Please give me suggestions if anything is unclear so that I can improve. Thanks :slight_smile:

5 Likes

https://www.codechef.com/viewsolution/30667837

I did the same thing where am I going wrong? Thanks

Same solution here. Didn’t pass, don’t know why

https://www.codechef.com/viewsolution/30657811

t = int(input())
for _ in range(t):
    h = int(input())
    print(2, 1, h)
    leaf = int(input())
    for i in range(h):
        print(1, leaf)
        dist = int(input())
        if dist == 0:
            print(3, leaf)
            break
        print(2, leaf, dist)
        leaf = int(input())

Asking the last distance 0 query is not required and in the worst case gives 2h+2 queries. So break the while loop before getting 0 as the distance like in the editorial

There where no such tests where the random leaf reported in the very first query is a special node itself. Maybe @ezio_26 should add it in practice. Btw nice problem !!

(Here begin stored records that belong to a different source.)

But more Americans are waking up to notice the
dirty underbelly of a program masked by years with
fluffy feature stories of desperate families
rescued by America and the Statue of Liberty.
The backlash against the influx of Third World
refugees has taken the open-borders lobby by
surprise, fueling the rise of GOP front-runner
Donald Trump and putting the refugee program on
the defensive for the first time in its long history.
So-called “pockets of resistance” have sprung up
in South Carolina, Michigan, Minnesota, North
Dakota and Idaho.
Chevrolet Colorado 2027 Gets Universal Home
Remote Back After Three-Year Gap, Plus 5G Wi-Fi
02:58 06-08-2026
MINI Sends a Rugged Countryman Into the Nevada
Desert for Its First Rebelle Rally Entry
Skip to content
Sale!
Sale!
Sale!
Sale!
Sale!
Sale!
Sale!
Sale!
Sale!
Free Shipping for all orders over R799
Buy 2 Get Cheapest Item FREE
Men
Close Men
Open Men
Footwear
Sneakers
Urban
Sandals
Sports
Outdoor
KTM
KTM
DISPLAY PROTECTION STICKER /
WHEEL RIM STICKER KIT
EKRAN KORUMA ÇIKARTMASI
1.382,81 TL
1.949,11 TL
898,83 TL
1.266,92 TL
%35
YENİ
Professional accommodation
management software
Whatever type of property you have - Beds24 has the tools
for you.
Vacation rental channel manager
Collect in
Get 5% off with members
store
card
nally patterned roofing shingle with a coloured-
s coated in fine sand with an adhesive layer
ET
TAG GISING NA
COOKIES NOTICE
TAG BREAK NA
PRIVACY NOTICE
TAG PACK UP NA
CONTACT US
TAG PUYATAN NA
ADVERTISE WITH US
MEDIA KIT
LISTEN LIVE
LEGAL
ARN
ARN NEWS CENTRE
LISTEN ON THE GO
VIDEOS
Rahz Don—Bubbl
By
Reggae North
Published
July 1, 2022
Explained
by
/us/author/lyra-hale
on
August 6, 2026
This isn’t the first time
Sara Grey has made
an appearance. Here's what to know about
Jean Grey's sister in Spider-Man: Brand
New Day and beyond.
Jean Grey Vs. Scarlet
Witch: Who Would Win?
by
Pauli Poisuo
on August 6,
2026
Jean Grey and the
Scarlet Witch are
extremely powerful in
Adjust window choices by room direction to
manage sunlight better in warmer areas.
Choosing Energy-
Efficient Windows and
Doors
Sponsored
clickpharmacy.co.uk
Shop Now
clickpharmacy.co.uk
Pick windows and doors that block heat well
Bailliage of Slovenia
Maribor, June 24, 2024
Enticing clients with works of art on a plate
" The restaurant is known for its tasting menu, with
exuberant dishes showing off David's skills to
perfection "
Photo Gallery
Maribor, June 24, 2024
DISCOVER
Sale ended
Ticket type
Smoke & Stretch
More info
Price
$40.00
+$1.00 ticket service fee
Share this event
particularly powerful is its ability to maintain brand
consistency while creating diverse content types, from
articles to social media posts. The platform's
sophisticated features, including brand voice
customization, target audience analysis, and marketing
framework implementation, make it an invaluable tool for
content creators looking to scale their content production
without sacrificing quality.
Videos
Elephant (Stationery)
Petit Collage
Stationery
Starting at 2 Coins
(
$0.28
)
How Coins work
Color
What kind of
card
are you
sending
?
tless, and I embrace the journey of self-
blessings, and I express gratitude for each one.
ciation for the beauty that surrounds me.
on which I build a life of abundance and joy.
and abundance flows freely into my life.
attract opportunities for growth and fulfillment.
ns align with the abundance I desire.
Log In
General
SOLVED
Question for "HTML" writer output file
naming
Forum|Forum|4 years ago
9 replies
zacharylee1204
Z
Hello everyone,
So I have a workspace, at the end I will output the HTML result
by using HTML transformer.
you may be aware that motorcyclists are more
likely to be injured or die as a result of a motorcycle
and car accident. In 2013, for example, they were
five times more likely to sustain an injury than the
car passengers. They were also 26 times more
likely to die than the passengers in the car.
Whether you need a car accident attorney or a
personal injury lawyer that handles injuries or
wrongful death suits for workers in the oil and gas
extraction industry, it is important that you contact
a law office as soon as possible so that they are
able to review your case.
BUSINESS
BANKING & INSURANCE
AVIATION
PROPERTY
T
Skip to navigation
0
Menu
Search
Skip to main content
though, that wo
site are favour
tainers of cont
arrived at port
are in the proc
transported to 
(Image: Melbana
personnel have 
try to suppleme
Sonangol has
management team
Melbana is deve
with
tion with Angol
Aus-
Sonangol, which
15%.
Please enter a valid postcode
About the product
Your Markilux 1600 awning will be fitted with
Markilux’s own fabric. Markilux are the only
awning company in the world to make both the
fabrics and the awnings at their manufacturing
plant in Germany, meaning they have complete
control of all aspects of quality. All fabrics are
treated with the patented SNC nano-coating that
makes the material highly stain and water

Isnt it possible that we get the special node before we get a leaf node whose distance from special node is 2. In that case,setter solution wont be correct, right?

Here, we have to check that if(dist==0), then break the loop?

1 Like

I added this line, so we don’t need to check if u is already the special node

unexpectedly easy!!

Hi William,
Noob this side,

My code is almost same as urs but i don’t know why am getting WA.
Can u please have a look into my code,
https://www.codechef.com/viewsolution/30723328